:: GIVEN DATA ::

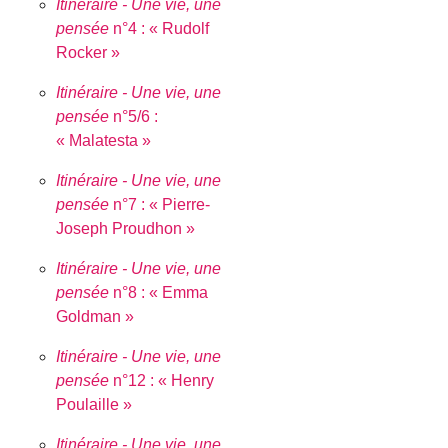
Itinéraire - Une vie, une
pensée
n°4 : « Rudolf
Rocker »
Itinéraire - Une vie, une
pensée
n°5/6 :
« Malatesta »
Itinéraire - Une vie, une
pensée
n°7 : « Pierre-
Joseph Proudhon »
Itinéraire - Une vie, une
pensée
n°8 : « Emma
Goldman »
Itinéraire - Une vie, une
pensée
n°12 : « Henry
Poulaille »
Itinéraire - Une vie, une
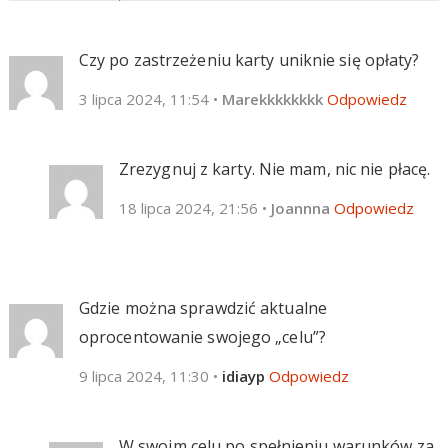
Czy po zastrzeżeniu karty uniknie się opłaty?
3 lipca 2024, 11:54
•
Marekkkkkkkk
Odpowiedz
Zrezygnuj z karty. Nie mam, nic nie płacę.
18 lipca 2024, 21:56
•
Joannna
Odpowiedz
Gdzie można sprawdzić aktualne
oprocentowanie swojego „celu”?
9 lipca 2024, 11:30
•
idiayp
Odpowiedz
W swoim celu po spełnieniu warunków za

:::

REQUIREMENT
If any entry holds a picture, drop the picture and copy everything else exactly.

SOLVED EXERCISE
Itinéraire - Une vie, une
pensée
n°4 : « Rudolf
Rocker »
Itinéraire - Une vie, une
pensée
n°5/6 :
« Malatesta »
Itinéraire - Une vie, une
pensée
n°7 : « Pierre-
Joseph Proudhon »
Itinéraire - Une vie, une
pensée
n°8 : « Emma
Goldman »
Itinéraire - Une vie, une
pensée
n°12 : « Henry
Poulaille »
Itinéraire - Une vie, une
Czy po zastrzeżeniu karty uniknie się opłaty?
3 lipca 2024, 11:54
•
Marekkkkkkkk
Odpowiedz
Zrezygnuj z karty. Nie mam, nic nie płacę.
18 lipca 2024, 21:56
•
Joannna
Odpowiedz
Gdzie można sprawdzić aktualne
oprocentowanie swojego „celu”?
9 lipca 2024, 11:30
•
idiayp
Odpowiedz
W swoim celu po spełnieniu warunków za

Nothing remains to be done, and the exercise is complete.